Friday, January 5, 2018


     "Our Ascent of the Everest" is the account of Sir Edmund Hillary, who along with Tenzing Norgay, became the first humans to set foot on that mountain peak. The book includes the initial climb in 1951 that established the possibility of an approach from the south and the climb in 1953 that brought them to the summit.
      The book is well written with significant detail about the challenges and the natural geography. The ice falls, the crevices, the sheer cliffs, the blizzard winds and bitter cold make for suspenseful reading. And the sheer stamina of the climbers in such rare air is amazing.
     Mountain climbing stories are always an attraction for me. Maybe it has something to do with the ancient ideas of how mountains reach into the heavens and if you climb high enough you get closer to God. Or maybe it's the physical challenge of doing something that truly tests your physical, mental and emotional capacities. Or perhaps it's just the sense of pride and satisfaction you feel when you finish a task well done. Whatever, when I read Hillary's account, it's as if I'm right there as well, all the way to the top as they survey the scene from the summit.
     I first learned to love mountains in New Hampshire. Granted, they are nothing like Everest and the challenges are far more modest. But there can be similar satisfaction and sometimes the view from the summit can be just as otherworldly.
      Once, climbing in the White Mountains, we walked through crusted snow for several hundred yards. It wasn't a strong crust. Every third or fourth step we would fall through thigh high. Pulling your leg out of the snow without going through the crust with the other was far from easy and I could identify with what it was like for Hillary as he described that kind of experience on Everest.
     On the same climb in New Hampshire, when we reached the summit, the clouds were below us. You don't have to be at 28,000 feet in the Himalayas to have that experience. It can happen at 4,000 feet as well. And there's an awesome quality to it, where even with knowledge of airplanes and space exploration, one can still feel like you are invading the heavens. 

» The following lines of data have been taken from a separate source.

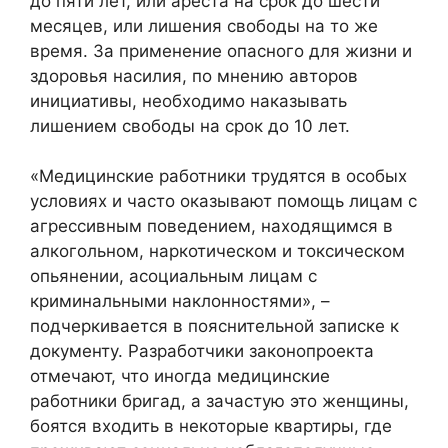
до пяти лет, или ареста на срок до шести
месяцев, или лишения свободы на то же
время. За применение опасного для жизни и
здоровья насилия, по мнению авторов
инициативы, необходимо наказывать
лишением свободы на срок до 10 лет.
«Медицинские работники трудятся в особых
условиях и часто оказывают помощь лицам с
агрессивным поведением, находящимся в
алкогольном, наркотическом и токсическом
опьянении, асоциальным лицам с
криминальными наклонностями», –
подчеркивается в пояснительной записке к
документу. Разработчики законопроекта
отмечают, что иногда медицинские
работники бригад, а зачастую это женщины,
боятся входить в некоторые квартиры, где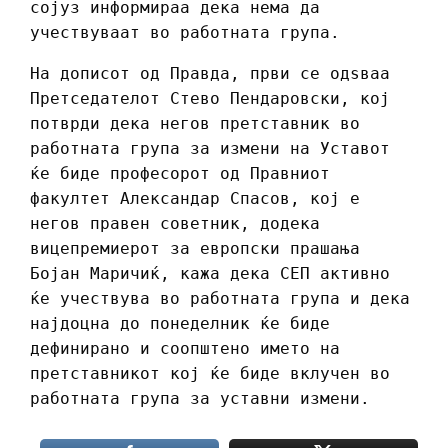
сојуз информираа дека нема да
учествуваат во работната група.
На дописот од Правда, први се одѕваа
Претседателот Стево Пендаровски, кој
потврди дека негов претставник во
работната група за измени на Уставот
ќе биде професорот од Правниот
факултет Александар Спасов, кој е
негов правен советник, додека
вицепремиерот за европски прашања
Бојан Маричиќ, кажа дека СЕП активно
ќе учествува во работната група и дека
најдоцна до понеделник ќе биде
дефинирано и соопштено името на
претставникот кој ќе биде вклучен во
работната група за уставни измени.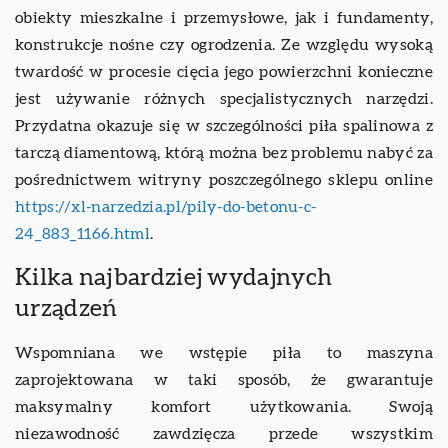
obiekty mieszkalne i przemysłowe, jak i fundamenty,
konstrukcje nośne czy ogrodzenia. Ze względu wysoką
twardość w procesie cięcia jego powierzchni konieczne
jest używanie różnych specjalistycznych narzędzi.
Przydatna okazuje się w szczególności piła spalinowa z
tarczą diamentową, którą można bez problemu nabyć za
pośrednictwem witryny poszczególnego sklepu online
https://xl-narzedzia.pl/pily-do-betonu-c-
24_883_1166.html
.
Kilka najbardziej wydajnych
urządzeń
Wspomniana we wstępie piła to maszyna
zaprojektowana w taki sposób, że gwarantuje
maksymalny komfort użytkowania. Swoją
niezawodność zawdzięcza przede wszystkim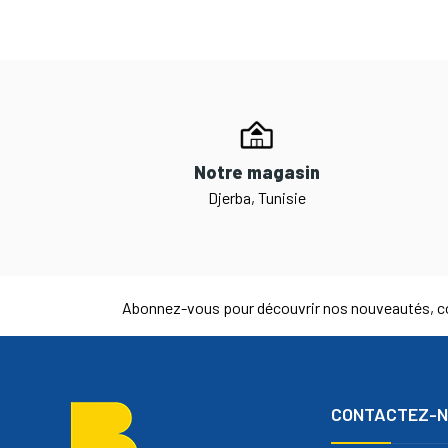
Notre magasin
Djerba, Tunisie
Abonnez-vous pour découvrir nos nouveautés, co
CONTACTEZ-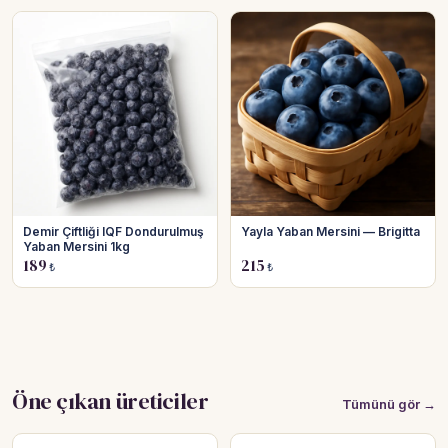
Demir Çiftliği IQF Dondurulmuş
Yayla Yaban Mersini — Brigitta
Yaban Mersini 1kg
189
215
₺
₺
Öne çıkan üreticiler
Tümünü gör →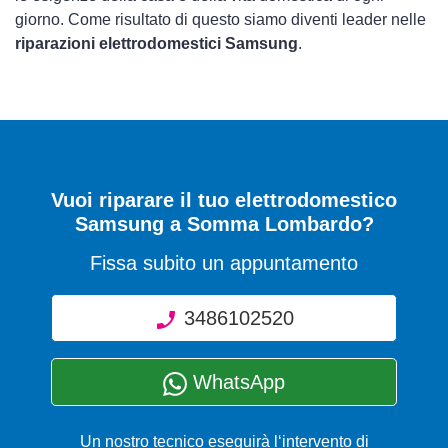
giorno. Come risultato di questo siamo diventi leader nelle
riparazioni elettrodomestici Samsung
.
Vuoi riparare il tuo elettrodomestico
Samsung a Somma Lombardo?
Fissa subito un appuntamento
3486102520
WhatsApp
Un nostro tecnico eseguirà l‘intervento di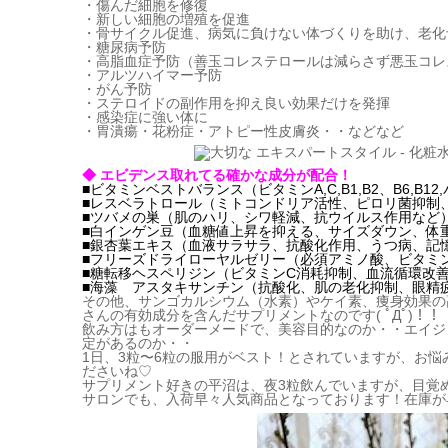
・傷んだ細胞を修復
・新しい細胞の増殖を促進
・骨サイクル促進、病気に負けない体づくりを助け、老化
・糖尿病予防
・高脂血症予防（善玉コレステロールは減らさず悪玉コレ
・アルツハイマー予防
・がん予防
・ステロイドの副作用を抑え良い効果だけを発揮
・感染症に強い体に
・胃潰瘍・花粉症・アトピー性皮膚炎・・などなど
◆ エビデンス取れてる確かな成分が配合！
■ビタミンベストバランス（ビタミンA,C,B1,B2、B6,B12
■レスベラトロール（ミトコンドリア活性、ピロリ菌抑制
■ツバメの巣（肌のハリ、シワ軽減、抗ウイルス作用など
■白インゲン豆（血糖値上昇を抑える、サイズダウン、体
■銀杏葉エキス（血液サラサラ、抗酸化作用、うつ病、記
■フリーズドライローヤルゼリー（必須アミノ酸、ビタミ
■糖転移ヘスペリジン（ビタミンC消耗抑制、血流循環改
■海藻 アスタキサンチン（抗酸化、肌の老化抑制、眼精
その他、サンゴカルシウム（水素）やケイ素、痩身効果の
さんの有効成分を含んだサプリメントなのです( ﾟДﾟ)！！
飲み方はもオーダーメードで、美容目的なのか・・エイジ
定があるのか・・
1日、3粒〜6粒の服用がベスト！とされていますが、お
ださいね♡
サプリメント好きの平沼は、夜3粒飲んでいますが、目覚
サロンでも、入荷早々人気商品となっております！在庫が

     It was instructive to me how Tenzing Norgay offered gifts to the Gods in gratitude when he reached the summit of Everest. As a Buddhist, he believed the Gods of those mountains were responsible for safe passage. And Hillary buried a small plastic cross given him by John Hunt, leader of the expedition. Reverence in the face of such a trying experience and successful conclusion seems natural.
     My appreciation for the Everest expedition is tempered by a recognition that we humans always seem to be striving to overcome nature and leaving our waste behind, not always working in harmony with nature and respecting the pristine quality of her beauty. It's certainly understandable why after a terrible struggle to simply survive the elements, the expedition would abandon oxygen bottles, tents and all manner of trash, as they tried to descend alive. Still, some of the most inaccessible places on the planet now have their trash heaps. As Gerard Manley Hopkins would say in his poem God's Grandeur, "all is seared with trade, bleared, smeared with toil; and wears man's smudge and shares man's smell."
      Saint Bonaventure is considered one of the earliest ecologists. He believed that even the smallest things in creation were significant. If we lost even one species of God's creation, that would diminish the glory of God and our appreciation of that glory. For those of us living in the 21st. century, when wilderness is disappearing rapidly as we invade woods and mountains, Bonaventure's conviction becomes instructive. As some 150 to 200 species of plants, insects, birds and mammals become extinct every 24 hours, the rate of extinction is 1,000 times the norm. Biologists say we haven't seen anything like it since the age of the dinosaurs, 65 million years ago.
          Bonaventure believed, "The universe is like a book reflecting, representing and describing its Maker.   He, therefore, who is not illumined by such great splendor of created things, is blind; he who is not awakened by such great clamor is deaf; he who does not praise God because of all these effects is dumb; he who does not note the first principle from such great signs is foolish." 

Perhaps the essence of wisdom is seeing utter foolishness in the face of great achievement.